Siddharth Bhattacharya
Senior Investment Analyst, Authum Investment & Infrastructure Limited

Okay. Okay, got that. Thank you. Thank you for answering my question.

Operator

Thank you. Next question is from the line of Mohit Agrawal from IIFL. Please go ahead.

Mohit Agrawal
Research Analyst, IIFL

Yeah, thanks. My first question is, how are you looking at deployment of capital towards annuity assets, specifically commercial office space? Within that, how are you seeing office demand shaping up at Palava, now that you have a large residential base there?

Abhishek Lodha
Managing Director and CEO, Macrotech Developers Limited

So, we, as a business, are not focused on office development. Our focus is largely around housing. We do some strata office development, and our annuity strategy revolves around three parts. One is our facilities management business, along with its digital layer. Second is our warehousing and industrial parks business. And the third is selective, very selective office. Specifically, we will do it in some places which have other strategic reasons, like Palava, and our retail portfolio, which is, you know, one mall and several other high street retail locations. So Palava, we expect office demand to pick up. We now have HDFC Bank's training center completing soon. We have a pharma company, Encube, setting up its own R&D center.

We have one office building, which we are setting, which is now going to be ready this year, and we are going to start leasing it out.
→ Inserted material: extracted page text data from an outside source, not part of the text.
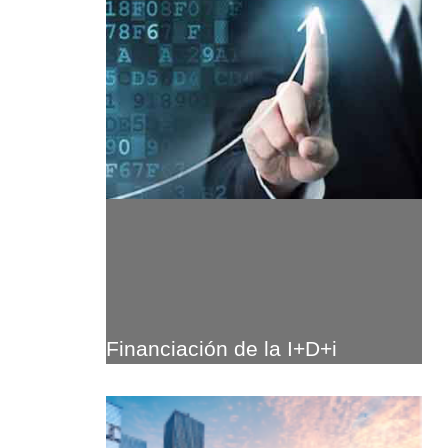
Financiación de la I+D+i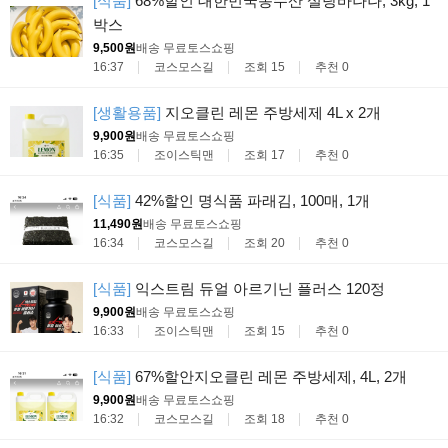
[식품]
68%할인 대한민국농수산 설탕바나나, 3kg, 1
박스
9,500원
배송 무료
토스쇼핑
16:37
코스모스길
조회 15
추천 0
[생활용품]
지오클린 레몬 주방세제 4L x 2개
9,900원
배송 무료
토스쇼핑
16:35
조이스틱맨
조회 17
추천 0
[식품]
42%할인 명식품 파래김, 100매, 1개
11,490원
배송 무료
토스쇼핑
16:34
코스모스길
조회 20
추천 0
[식품]
익스트림 듀얼 아르기닌 플러스 120정
9,900원
배송 무료
토스쇼핑
16:33
조이스틱맨
조회 15
추천 0
[식품]
67%할안지오클린 레몬 주방세제, 4L, 2개
9,900원
배송 무료
토스쇼핑
16:32
코스모스길
조회 18
추천 0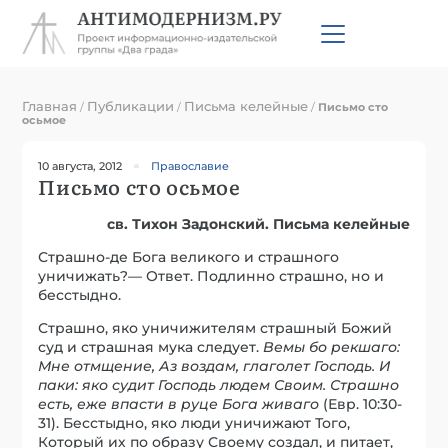
Главная
Публикации
Письма келейные
/
/
/
Письмо сто
осьмое
10 августа, 2012
Православие
Письмо сто осьмое
св. Тихон Задонский. Письма келейные
Страшно-де Бога великого и страшного
уничижать?— Ответ. Подлинно страшно, но и
бесстыдно.
Страшно, яко уничижителям страшный Божий
суд и страшная мука следует.
Вемы бо рекшаго:
Мне отмщение, Аз воздам, глаголет Господь. И
паки: яко судит Господь людем Своим. Страшно
есть, еже впасти в руце Бога живаго
(Евр. 10:30-
31). Бесстыдно, яко люди уничижают Того,
Который их по образу Своему создал, и питает,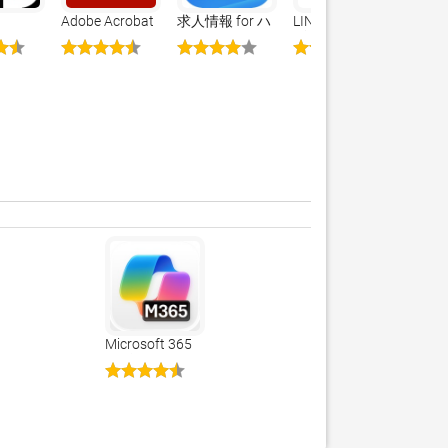
Adobe Acrobat
求人情報 for ハ
LINE WORKS -
s
Reader：PDFの
ローワーク
ビジネスチャッ
編集と変換
ト
Microsoft 365
Copilot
We already have presence from off the back offices from various banks, including Axis Bank and HDFC Bank. So yes, we have a variety of different mixes on the commercial office side, and we do expect that over the next two to three years, especially when you take into account as the bullet train connectivity to BKC becomes more real, this could become a preferred location for financial services back office, in addition to any other classes which are more driven by the existing talent or the fact that this is a great location for people to live and work close to each other.

Mohit Agrawal
Research Analyst, IIFL

Okay, understood. And secondly, how has been the progress on the green digital infra JV with Ivanhoé and Bain? You know, any news in terms of acquiring land parcels there?

Abhishek Lodha
Managing Director and CEO, Macrotech Developers Limited

So the progress on the warehousing industrial platform with Bain and Ivanhoé Cambridge, we have two assets which are under development currently. One of those assets is actually about to become operational. Construction is almost complete. We are still in the process of acquiring land. The ramp up has been slower than what we would have liked it to be. We expect some land parcels to close this quarter, and then we'll take it from there. But right now we're only at two locations in that platform. We of course have a Morgan Stanley Park, which is a separate one.

Mohit Agrawal
Research Analyst, IIFL

Two locations would be, one would be Palava, and the other would be?

Abhishek Lodha
Managing Director and CEO, Macrotech Developers Limited

One is in Kurla.

Mohit Agrawal
Research Analyst, IIFL

Okay. Yeah, perfect. Thanks. Those are my questions. All the best.

Abhishek Lodha
Managing Director and CEO, Macrotech Developers Limited

Thank you.

Operator

Ladies and gentlemen, that was the last question on the queue. I now hand the conference over to Mr. Anand Kumar, Head Investor Relations of Macrotech Developers, for closing comments. Over to you, sir.

Anand Kumar
Head of Investor Relations, Macrotech Developers Limited

Thank you, everyone, for joining the call. Please feel free to connect in case you have any additional queries. Thank you.

Operator

Thank you. On behalf of Antique Stock Broking, that concludes this conference. Thank you for joining us, and you may now disconnect your lines.